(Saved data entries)

%%

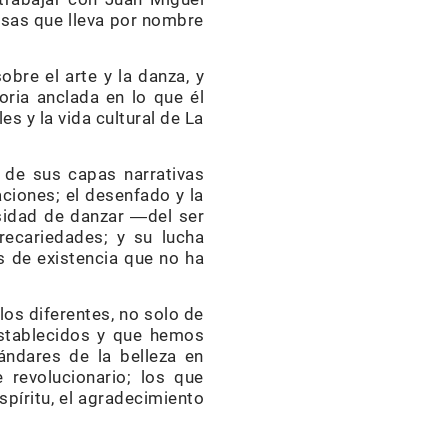
esas que lleva por nombre
re el arte y la danza, y
oria anclada en lo que él
 y la vida cultural de La
 de sus capas narrativas
ciones; el desenfado y la
sidad de danzar ―del ser
recariedades; y su lucha
 de existencia que no ha
los diferentes, no solo de
stablecidos y que hemos
ándares de la belleza en
 revolucionario; los que
píritu, el agradecimiento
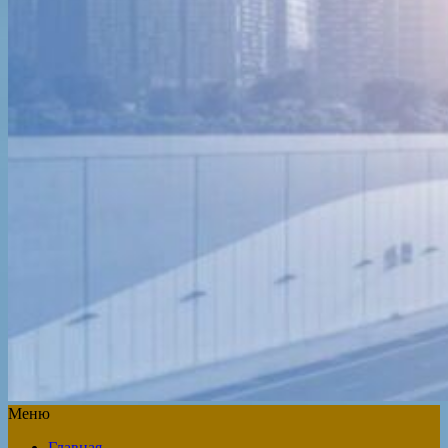
Меню
Главная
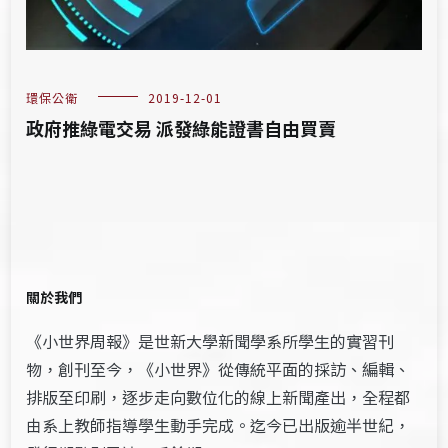
環保公衛
2019-12-01
政府推綠電交易 派發綠能證書自由買賣
關於我們
《小世界周報》是世新大學新聞學系所學生的實習刊
物，創刊至今，《小世界》從傳統平面的採訪、編輯、
排版至印刷，逐步走向數位化的線上新聞產出，全程都
由系上教師指導學生動手完成。迄今已出版逾半世紀，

%%

*Directions*:
The answer is a faithful copy of the records above, with the pictures removed.

*Reply*:
esas que lleva por nombre
re el arte y la danza, y
oria anclada en lo que él
 y la vida cultural de La
 de sus capas narrativas
ciones; el desenfado y la
sidad de danzar ―del ser
recariedades; y su lucha
 de existencia que no ha
los diferentes, no solo de
stablecidos y que hemos
ándares de la belleza en
 revolucionario; los que
píritu, el agradecimiento
Меню
Главная
環保公衛
2019-12-01
政府推綠電交易 派發綠能證書自由買賣
關於我們
《小世界周報》是世新大學新聞學系所學生的實習刊
物，創刊至今，《小世界》從傳統平面的採訪、編輯、
排版至印刷，逐步走向數位化的線上新聞產出，全程都
由系上教師指導學生動手完成。迄今已出版逾半世紀，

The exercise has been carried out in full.